**Problem details:** Only text lines belong in the answer: the lines from the first one in the records through the line with "0 Park St and", copied exactly.

Supplied material Start Marker

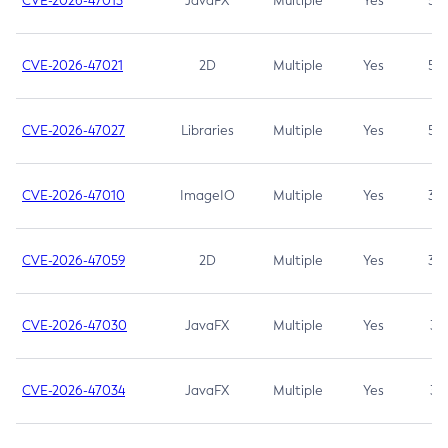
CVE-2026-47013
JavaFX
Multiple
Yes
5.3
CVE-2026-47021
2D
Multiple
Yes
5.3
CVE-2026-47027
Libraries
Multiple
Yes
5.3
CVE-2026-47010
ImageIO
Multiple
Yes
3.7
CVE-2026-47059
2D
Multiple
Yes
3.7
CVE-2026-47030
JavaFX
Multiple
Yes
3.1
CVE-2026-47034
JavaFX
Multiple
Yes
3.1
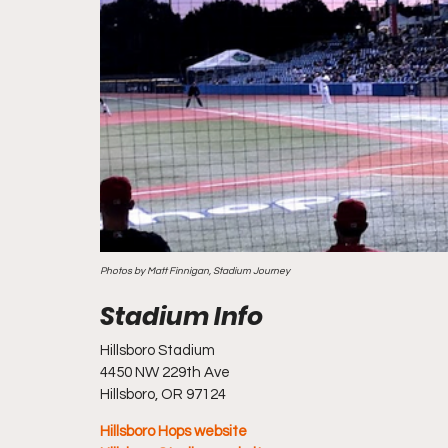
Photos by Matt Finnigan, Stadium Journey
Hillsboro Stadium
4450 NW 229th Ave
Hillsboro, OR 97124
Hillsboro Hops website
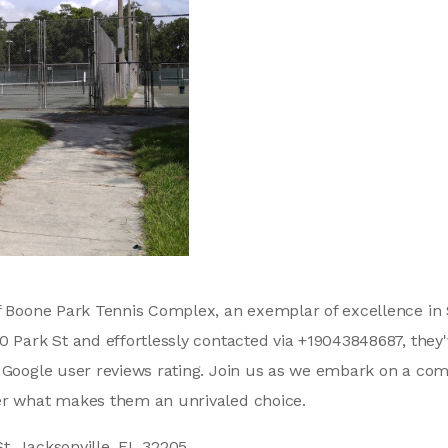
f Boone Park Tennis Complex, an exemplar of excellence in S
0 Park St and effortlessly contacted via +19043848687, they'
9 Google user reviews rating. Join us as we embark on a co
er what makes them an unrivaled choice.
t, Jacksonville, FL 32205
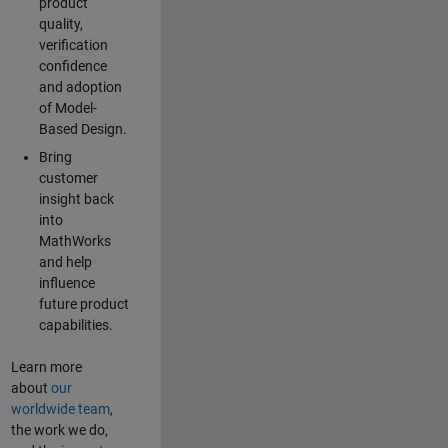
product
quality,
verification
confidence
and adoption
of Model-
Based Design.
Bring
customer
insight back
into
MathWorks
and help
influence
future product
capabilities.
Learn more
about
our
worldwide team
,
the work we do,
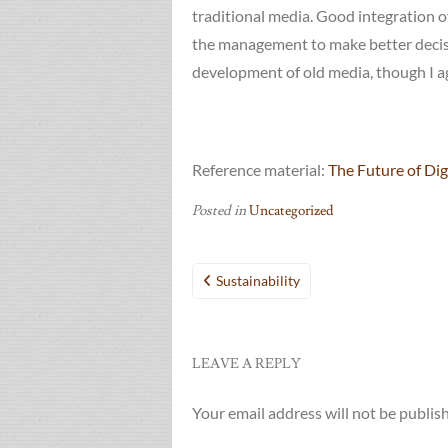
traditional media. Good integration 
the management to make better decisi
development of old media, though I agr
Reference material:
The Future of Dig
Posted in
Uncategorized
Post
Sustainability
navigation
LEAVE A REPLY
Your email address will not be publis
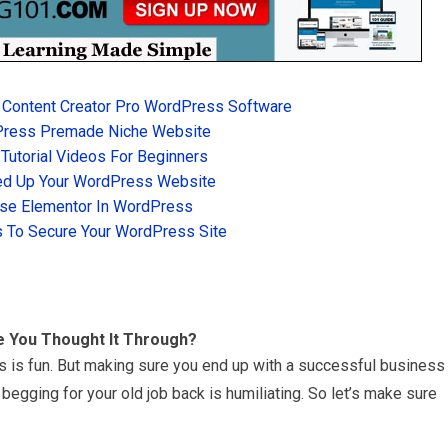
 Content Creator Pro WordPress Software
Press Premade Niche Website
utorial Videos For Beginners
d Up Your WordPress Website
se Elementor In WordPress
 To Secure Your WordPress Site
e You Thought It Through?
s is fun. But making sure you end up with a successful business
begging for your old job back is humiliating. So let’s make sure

Supplied material End Marker

**Answer area:**
CVE-2026-47013
JavaFX
Multiple
Yes
5.3
CVE-2026-47021
2D
Multiple
Yes
5.3
CVE-2026-47027
Libraries
Multiple
Yes
5.3
CVE-2026-47010
ImageIO
Multiple
Yes
3.7
CVE-2026-47059
2D
Multiple
Yes
3.7
CVE-2026-47030
JavaFX
Multiple
Yes
3.1
CVE-2026-47034
JavaFX
Multiple
Yes
3.1
Photos by Matt Finnigan, Stadium Journey
Hillsboro Stadium
4450 NW 229th Ave
Hillsboro, OR 97124
Hillsboro Hops website
f Boone Park Tennis Complex, an exemplar of excellence in S
0 Park St and effortlessly contacted via +19043848687, they'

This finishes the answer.